Silvia Waiãpi: Vamos ver quando os atuais representantes dos povos, tanto indígenas quanto da outra sociedade urbana, começarem a discutir o que é realmente prioridade. Parar com esse discurso vitimista de 1.500. Estamos no século XXI. Vamos encontrar uma solução. Qual é a solução? É manter o povo ainda no mesmo estágio de 1.500? Para novamente ser dominado, pra ser frágil, pra ser subjugado, pra se manter vulnerável? Aqui tem uma sociedade, que também é brasileira, pujante, dominando ciência e tecnologia, do lado de um povo que não domina. Nós vamos ser novamente fadados a cumprir o mesmo rito histórico de 1500? Vê se alguém vem debater comigo? Por quê? Porque eu tenho a mesma formação. Eu não estou vulnerável a esse tipo de apelo.
Como uma indígena, dentro do Congresso Nacional, qual é o principal objetivo da senhora?
Silvia Waiãpi: Enquanto deputada, quero ver aprovadas algumas propostas como a Proposta de Emenda à Constituição [PEC] em que eu altero o artigo 231, para dizer que nenhuma cultura pode ser superior ao direito à vida. Porque nós ainda temos uma prática liberada de estupro coletivo, de assassinato de crianças, de violência contra a mulher que ocorrem dentro da aldeia. Porque nos condenaram a viver no passado. Mantendo uma cultura que hoje nós percebemos, com o avançar desta sociedade, que bater na mulher é crime. Mas isso é protegido no artigo 231, que fica reconhecido a cultura, seus ritos, suas crenças. Mas nenhuma cultura pode ser superior ao direito à vida.

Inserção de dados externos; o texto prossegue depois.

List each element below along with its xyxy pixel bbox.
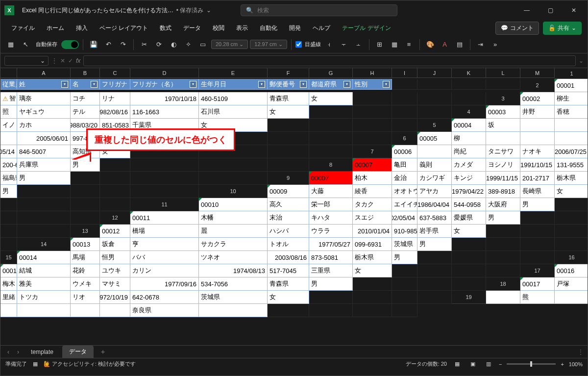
table-header[interactable]: フリガナ（名）▾: [130, 79, 199, 90]
cell[interactable]: [71, 211, 100, 225]
accessibility-status[interactable]: 🙋 アクセシビリティ: 検討が必要です: [44, 360, 136, 368]
cell[interactable]: 女: [452, 225, 486, 238]
flip-icon[interactable]: ◐: [167, 38, 180, 51]
cell[interactable]: [71, 185, 100, 198]
cell[interactable]: リナ: [100, 92, 130, 105]
cell[interactable]: 男: [417, 238, 452, 251]
cell[interactable]: [555, 198, 588, 211]
cell[interactable]: [520, 119, 555, 132]
cell[interactable]: 00007: [309, 172, 353, 185]
border-icon[interactable]: ▦: [388, 38, 401, 51]
cell[interactable]: [309, 304, 353, 317]
column-header[interactable]: M: [520, 68, 555, 78]
column-header[interactable]: G: [309, 68, 353, 78]
cell[interactable]: [452, 238, 486, 251]
cell[interactable]: [130, 185, 199, 198]
close-button[interactable]: ✕: [564, 3, 584, 17]
cell[interactable]: [17, 211, 71, 225]
cell[interactable]: [199, 172, 268, 185]
cell[interactable]: 1972/10/19: [100, 291, 130, 304]
cell[interactable]: 坂倉: [100, 238, 130, 251]
filter-icon[interactable]: ▾: [343, 81, 350, 88]
cell[interactable]: 00011: [130, 211, 199, 225]
cell[interactable]: [0, 225, 17, 238]
cell[interactable]: 00005: [417, 132, 452, 145]
cell[interactable]: [0, 198, 17, 211]
share-button[interactable]: 🔓共有⌄: [543, 22, 582, 35]
comments-button[interactable]: 💬コメント: [495, 22, 539, 35]
cell[interactable]: [268, 145, 309, 158]
column-header[interactable]: C: [100, 68, 130, 78]
cell[interactable]: ⚠智: [0, 92, 17, 105]
filter-icon[interactable]: ▾: [258, 81, 265, 88]
cell[interactable]: ユウキ: [100, 264, 130, 277]
filter-icon[interactable]: ▾: [91, 81, 98, 88]
cell[interactable]: 534-7056: [199, 277, 268, 291]
cell[interactable]: 1977/05/27: [309, 238, 353, 251]
cell[interactable]: ツネオ: [199, 251, 268, 264]
filter-icon[interactable]: ▾: [383, 81, 390, 88]
cell[interactable]: [100, 158, 130, 172]
save-icon[interactable]: 💾: [87, 38, 100, 51]
cell[interactable]: [555, 119, 588, 132]
cell[interactable]: ナオキ: [520, 145, 555, 158]
gridlines-checkbox[interactable]: [295, 41, 302, 48]
fx-icon[interactable]: fx: [76, 57, 80, 64]
cell[interactable]: 亀田: [392, 158, 417, 172]
cell[interactable]: 馬場: [71, 251, 100, 264]
cell[interactable]: [353, 304, 392, 317]
cell[interactable]: 1977/05/14: [0, 145, 17, 158]
cell[interactable]: [130, 172, 199, 185]
row-header[interactable]: 18: [486, 277, 520, 291]
cell[interactable]: 00004: [452, 119, 486, 132]
cell[interactable]: [0, 132, 17, 145]
column-header[interactable]: H: [353, 68, 392, 78]
cell[interactable]: [353, 132, 392, 145]
cell[interactable]: 00010: [199, 198, 268, 211]
cell[interactable]: ヨシノリ: [486, 158, 520, 172]
filter-icon[interactable]: ▾: [190, 81, 196, 88]
cell[interactable]: [520, 211, 555, 225]
cell[interactable]: 00009: [268, 185, 309, 198]
align-text-icon[interactable]: ≡: [403, 38, 416, 51]
row-header[interactable]: 17: [520, 264, 555, 277]
cell[interactable]: 642-0678: [130, 291, 199, 304]
cell[interactable]: 坂: [486, 119, 520, 132]
add-sheet-button[interactable]: ＋: [96, 348, 110, 356]
cell[interactable]: [555, 225, 588, 238]
cell[interactable]: [100, 172, 130, 185]
row-header[interactable]: 14: [17, 238, 71, 251]
formula-input[interactable]: [83, 55, 576, 66]
cell[interactable]: 1991/10/15: [520, 158, 555, 172]
cell[interactable]: カホ: [17, 119, 71, 132]
row-header[interactable]: 19: [452, 291, 486, 304]
cell[interactable]: 男: [0, 185, 17, 198]
cell[interactable]: [555, 132, 588, 145]
table-header[interactable]: 都道府県▾: [309, 79, 353, 90]
prev-sheet-icon[interactable]: ‹: [4, 349, 12, 355]
cell[interactable]: リオ: [71, 291, 100, 304]
align2-icon[interactable]: ⫟: [338, 38, 350, 51]
cell[interactable]: ババ: [130, 251, 199, 264]
page-break-icon[interactable]: ▥: [483, 360, 494, 369]
cell[interactable]: [268, 304, 309, 317]
cell[interactable]: [486, 225, 520, 238]
column-header[interactable]: J: [417, 68, 452, 78]
row-header[interactable]: 13: [71, 225, 100, 238]
cell[interactable]: [268, 158, 309, 172]
cell[interactable]: 亨: [130, 238, 199, 251]
cell[interactable]: 男: [17, 172, 71, 185]
cursor-icon[interactable]: ↖: [19, 38, 32, 51]
cell[interactable]: 910-9855: [392, 225, 417, 238]
cell[interactable]: 璃奈: [17, 92, 71, 105]
cell[interactable]: [392, 92, 417, 105]
cell[interactable]: 1982/08/16: [100, 105, 130, 119]
cell[interactable]: 綾香: [353, 185, 392, 198]
cell[interactable]: 女: [268, 291, 309, 304]
cell[interactable]: 福島県: [0, 172, 17, 185]
cell[interactable]: [353, 277, 392, 291]
cell[interactable]: 637-5883: [417, 211, 452, 225]
column-header[interactable]: F: [268, 68, 309, 78]
frame-icon[interactable]: ▭: [196, 38, 209, 51]
cell[interactable]: 1999/11/15: [486, 172, 520, 185]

Há outro projeto também. Nele eu falo que não há nenhum problema em fazer essas demarcações [de terra indígena], essas análises e estudos, mas isso não deve ser homologado apenas por uma caneta. Deve ser discutido pelo interesse do estado brasileiro. Quer dizer, não é uma secretaria. Nós temos um parlamento, com deputados federais e senadores eleitos por esses povos. Porque índio também vota. Então, já que foram eleitos e tiveram indígenas que foram às urnas, então eles já têm os seus representantes capazes de decidir no Congresso pela homologação ou não de terras indígenas. Então, eu estou sugerindo que essa atribuição seja transferida para o Congresso.